I have a ceiling fan with light and it has a remote with pre-wired remote receiver in fan. This is powered from one wall switch. Wiring from the switch is black, red, white and ground. The ceiling fan has black, white and ground wired to the remote receiver and then from the receiver two fanouts to light and fan. My issue is that if I have the fan and light “on” as soon as I turn off power/off at switch, when I turn switch back to “on” the fan and light are both “off” necessitating the use of the remote again to turn them “on”. I have other ceiling fans w/lights in my home and they remember their last status when using the wall switch.

Is there a way to change the behavior I’m having with this fan? Thanks in advance!

Answer:

The solution may be to get a new remote receiver module to replace the existing one. The problem with that is making sure, in advance, that the remote receiver remembers the fan and light state.

I think an even better solution is to:

Remove the remote receiver

Wire up two switches (they might be two switches that are part of one unit) so that one controls the fan and the other controls the light, possibly with fan speed control and dimming included. Note that fan speed control is conceptually similar to dimming but electrically quite different.

If you need true remote control, install switches that support remote control of some type.
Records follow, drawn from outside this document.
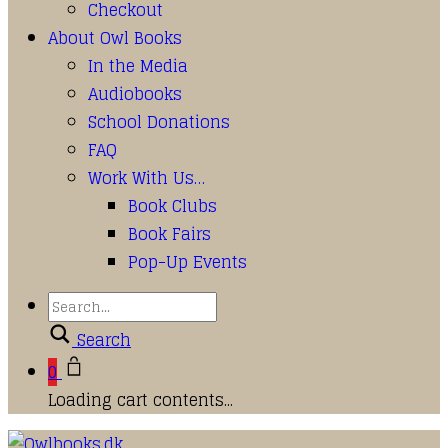
Checkout
About Owl Books
In the Media
Audiobooks
School Donations
FAQ
Work With Us…
Book Clubs
Book Fairs
Pop-Up Events
Search
0
Loading cart contents...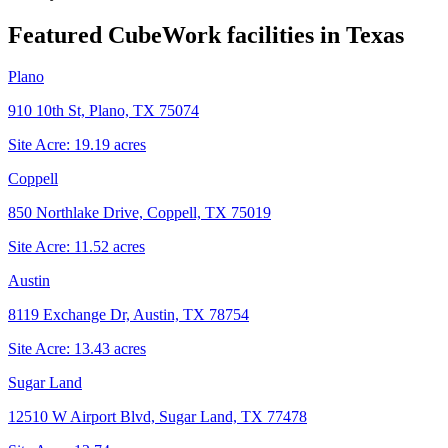
Featured CubeWork facilities in
Texas
Plano
910 10th St, Plano, TX 75074
Site Acre:
19.19
acres
Coppell
850 Northlake Drive, Coppell, TX 75019
Site Acre:
11.52
acres
Austin
8119 Exchange Dr, Austin, TX 78754
Site Acre:
13.43
acres
Sugar Land
12510 W Airport Blvd, Sugar Land, TX 77478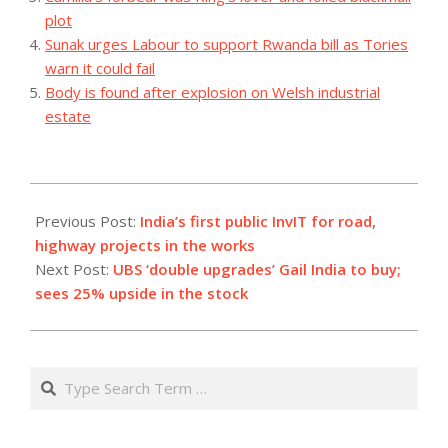
plot
Sunak urges Labour to support Rwanda bill as Tories
warn it could fail
Body is found after explosion on Welsh industrial
estate
2023-
08-
Previous Post:
India’s first public InvIT for road,
08
highway projects in the works
Next Post:
UBS ‘double upgrades’ Gail India to buy;
sees 25% upside in the stock
Search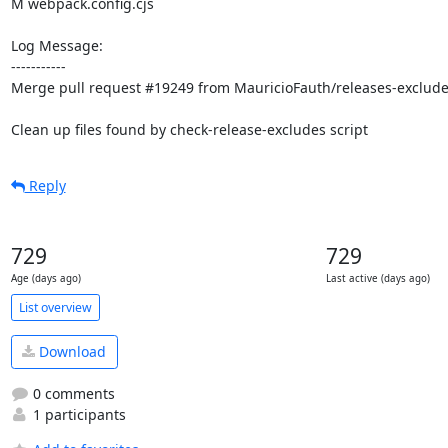
M webpack.config.cjs

Log Message:

-----------

Merge pull request #19249 from MauricioFauth/releases-excludes
Clean up files found by check-release-excludes script
Reply
729
729
Age (days ago)
Last active (days ago)
List overview
Download
0 comments
1 participants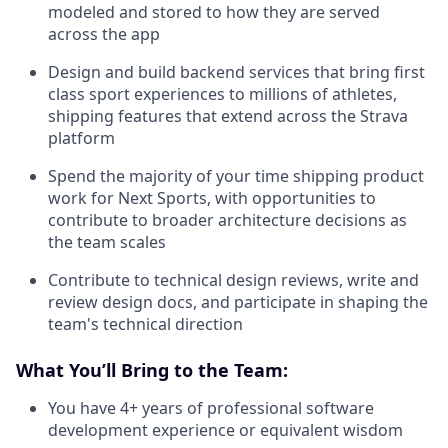
modeled and stored to how they are served
across the app
Design and build backend services that bring first
class sport experiences to millions of athletes,
shipping features that extend across the Strava
platform
Spend the majority of your time shipping product
work for Next Sports, with opportunities to
contribute to broader architecture decisions as
the team scales
Contribute to technical design reviews, write and
review design docs, and participate in shaping the
team's technical direction
What You’ll Bring to the Team:
You have 4+ years of professional software
development experience or equivalent wisdom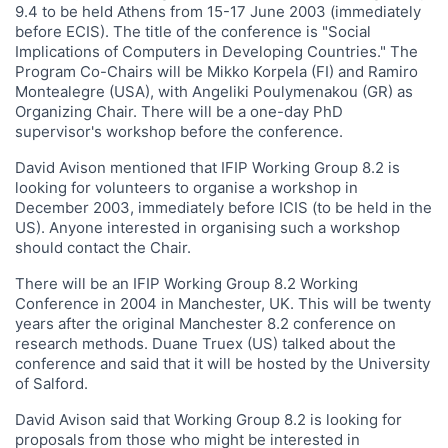
9.4 to be held Athens from 15-17 June 2003 (immediately
before ECIS). The title of the conference is "Social
Implications of Computers in Developing Countries." The
Program Co-Chairs will be Mikko Korpela (FI) and Ramiro
Montealegre (USA), with Angeliki Poulymenakou (GR) as
Organizing Chair. There will be a one-day PhD
supervisor's workshop before the conference.
David Avison mentioned that IFIP Working Group 8.2 is
looking for volunteers to organise a workshop in
December 2003, immediately before ICIS (to be held in the
US). Anyone interested in organising such a workshop
should contact the Chair.
There will be an IFIP Working Group 8.2 Working
Conference in 2004 in Manchester, UK. This will be twenty
years after the original Manchester 8.2 conference on
research methods. Duane Truex (US) talked about the
conference and said that it will be hosted by the University
of Salford.
David Avison said that Working Group 8.2 is looking for
proposals from those who might be interested in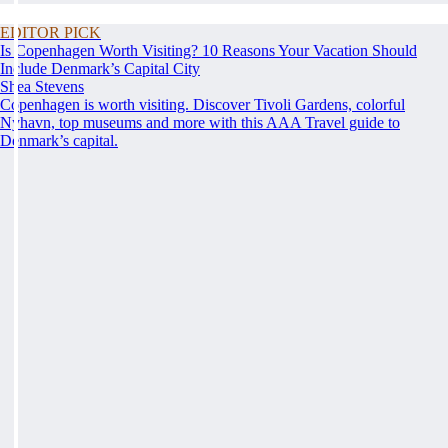
EDITOR PICK
Is Copenhagen Worth Visiting? 10 Reasons Your Vacation Should
Include Denmark’s Capital City
Shea Stevens
Copenhagen is worth visiting. Discover Tivoli Gardens, colorful
Nyhavn, top museums and more with this AAA Travel guide to
Denmark’s capital.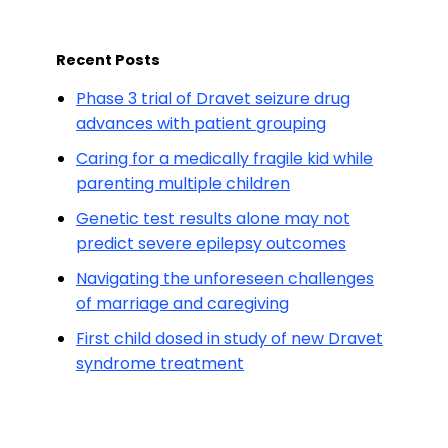
Recent Posts
Phase 3 trial of Dravet seizure drug
advances with patient grouping
Caring for a medically fragile kid while
parenting multiple children
Genetic test results alone may not
predict severe epilepsy outcomes
Navigating the unforeseen challenges
of marriage and caregiving
First child dosed in study of new Dravet
syndrome treatment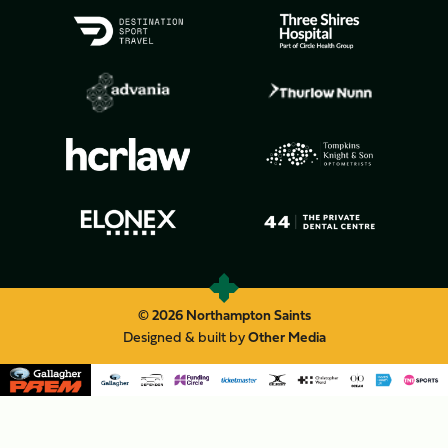
© 2026 Northampton Saints
Designed & built by
Other Media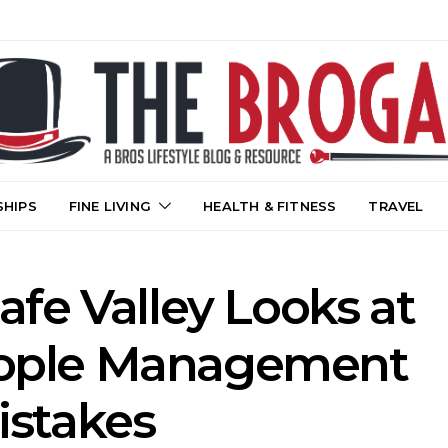
SHIPS
FINE LIVING
HEALTH & FITNESS
TRAVEL
Cafe Valley Looks at
ple Management
istakes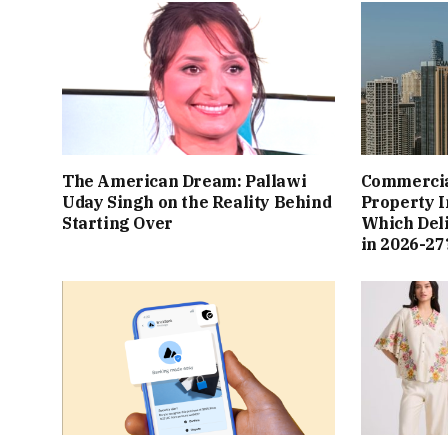
The American Dream: Pallawi
Commercial
Uday Singh on the Reality Behind
Property I
Starting Over
Which Del
in 2026-27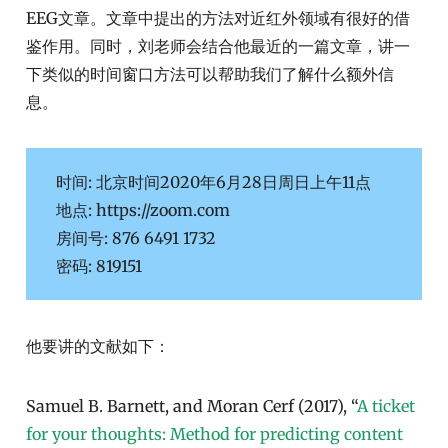
EEG文章。文章中提出的方法对近红外领域有很好的借
鉴作用。同时，刘老师会结合他最近的一篇文章，讲一
下类似的时间窗口方法可以帮助我们了解什么额外信
息。
时间: 北京时间2020年6月28日周日上午11点
地点: https://zoom.com
房间号: 876 6491 1732
密码: 819151
他要讲的文献如下：
Samuel B. Barnett, and Moran Cerf (2017), “
A ticket
for your thoughts: Method for predicting content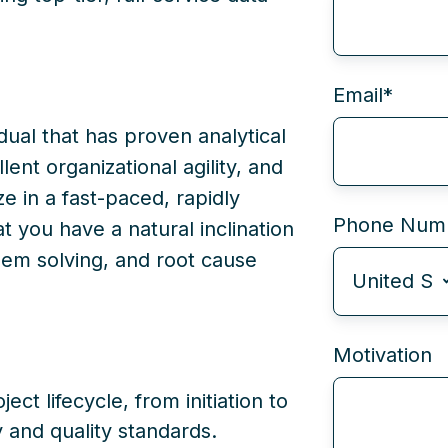
Email
*
idual that has proven analytical
lent organizational agility, and
ze in a fast-paced, rapidly
Phone Num
 you have a natural inclination
blem solving, and root cause
Motivation
ect lifecycle, from initiation to
y and quality standards.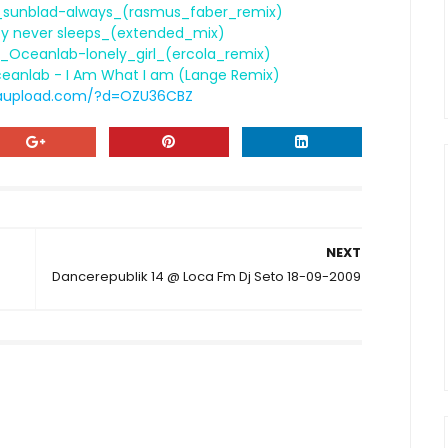
a_sunblad-always_(rasmus_faber_remix)
ity never sleeps_(extended_mix)
_Oceanlab-lonely_girl_(ercola_remix)
ceanlab - I Am What I am (Lange Remix)
aupload.com/?d=OZU36CBZ
NEXT
Dancerepublik 14 @ Loca Fm Dj Seto 18-09-2009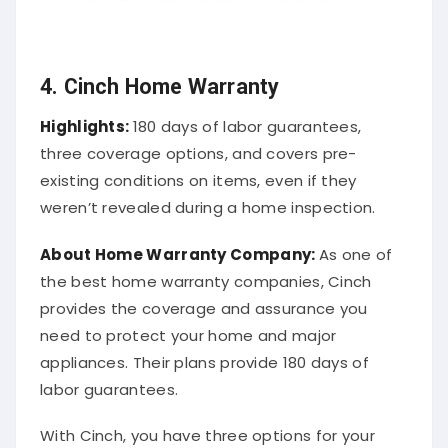
4. Cinch Home Warranty
Highlights:
180 days of labor guarantees,
three coverage options, and covers pre-
existing conditions on items, even if they
weren’t revealed during a home inspection.
About
Home Warranty Company
:
As one of
the best home warranty companies, Cinch
provides the coverage and assurance you
need to protect your home and major
appliances. Their plans provide 180 days of
labor guarantees.
With Cinch, you have three options for your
The problem with replacing the switches is wires. To control the fan and light separately, you need two switched hot wires. Black/red/white could be two switched hot wires plus neutral heading up to the fan/light. However, if that is the only cable in the switch box then that is actually hot, switched hot, neutral going to the switch (neutral not needed for a simple switch). If you don’t already have the required extra switched hot wire then you would need to run a new cable to replace the existing cable. A new cable is often a lot of work, and as a result the fan manufacturers now include a remote control that, while not perfect, adds only a few dollars to the cost of the fan and provides extra features but with a loss of simple wired switch on/off capability.